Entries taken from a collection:
────────

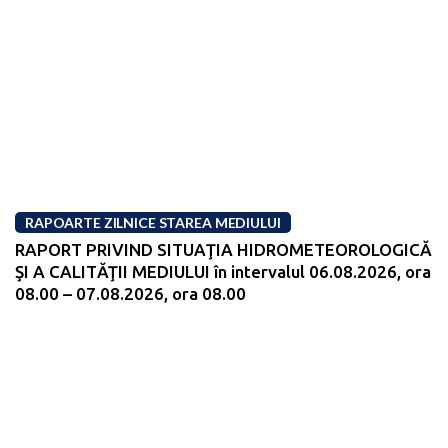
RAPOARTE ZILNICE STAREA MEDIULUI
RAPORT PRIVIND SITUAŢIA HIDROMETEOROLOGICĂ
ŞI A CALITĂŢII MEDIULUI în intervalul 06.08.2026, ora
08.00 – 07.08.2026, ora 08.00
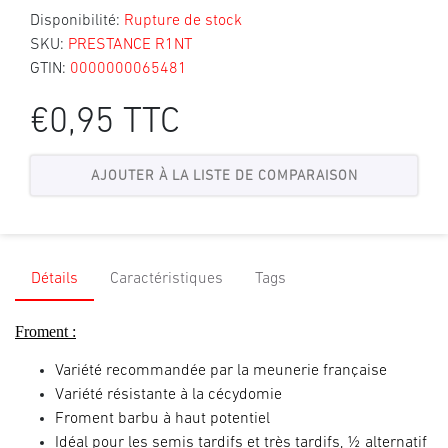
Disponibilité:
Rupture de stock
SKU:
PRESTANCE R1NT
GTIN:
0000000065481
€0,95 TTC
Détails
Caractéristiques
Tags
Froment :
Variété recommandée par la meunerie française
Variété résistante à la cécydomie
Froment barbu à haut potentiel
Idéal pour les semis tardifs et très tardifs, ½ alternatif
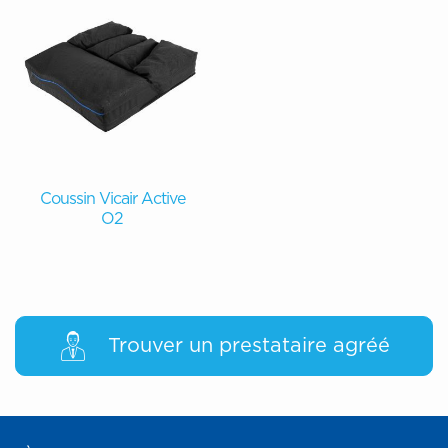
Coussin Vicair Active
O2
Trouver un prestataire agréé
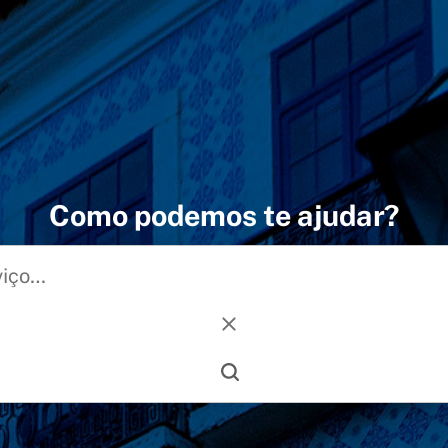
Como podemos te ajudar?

────────

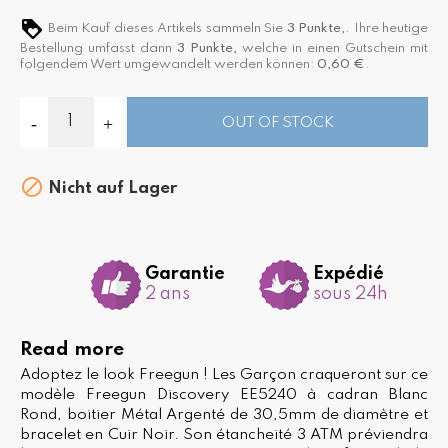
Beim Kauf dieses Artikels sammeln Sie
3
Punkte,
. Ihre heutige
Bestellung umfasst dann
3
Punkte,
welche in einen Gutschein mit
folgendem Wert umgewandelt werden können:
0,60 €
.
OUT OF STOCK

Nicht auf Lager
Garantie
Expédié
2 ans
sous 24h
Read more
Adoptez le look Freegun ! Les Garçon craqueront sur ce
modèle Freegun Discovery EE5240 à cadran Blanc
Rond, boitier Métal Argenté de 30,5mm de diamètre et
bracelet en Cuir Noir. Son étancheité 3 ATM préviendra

────────

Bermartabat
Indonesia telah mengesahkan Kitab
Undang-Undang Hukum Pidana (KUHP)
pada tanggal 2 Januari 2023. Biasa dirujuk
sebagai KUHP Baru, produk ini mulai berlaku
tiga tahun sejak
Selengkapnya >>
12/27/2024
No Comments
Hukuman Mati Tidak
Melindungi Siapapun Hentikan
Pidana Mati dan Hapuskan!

────────

Starting at the line above that contains "Melindungi Siapapun Hentikan", repeat each line exactly up to and including the line that contains "Pidana Mati dan Hapuskan!", and stop there.

_Solution for this problem_
Melindungi Siapapun Hentikan
Pidana Mati dan Hapuskan!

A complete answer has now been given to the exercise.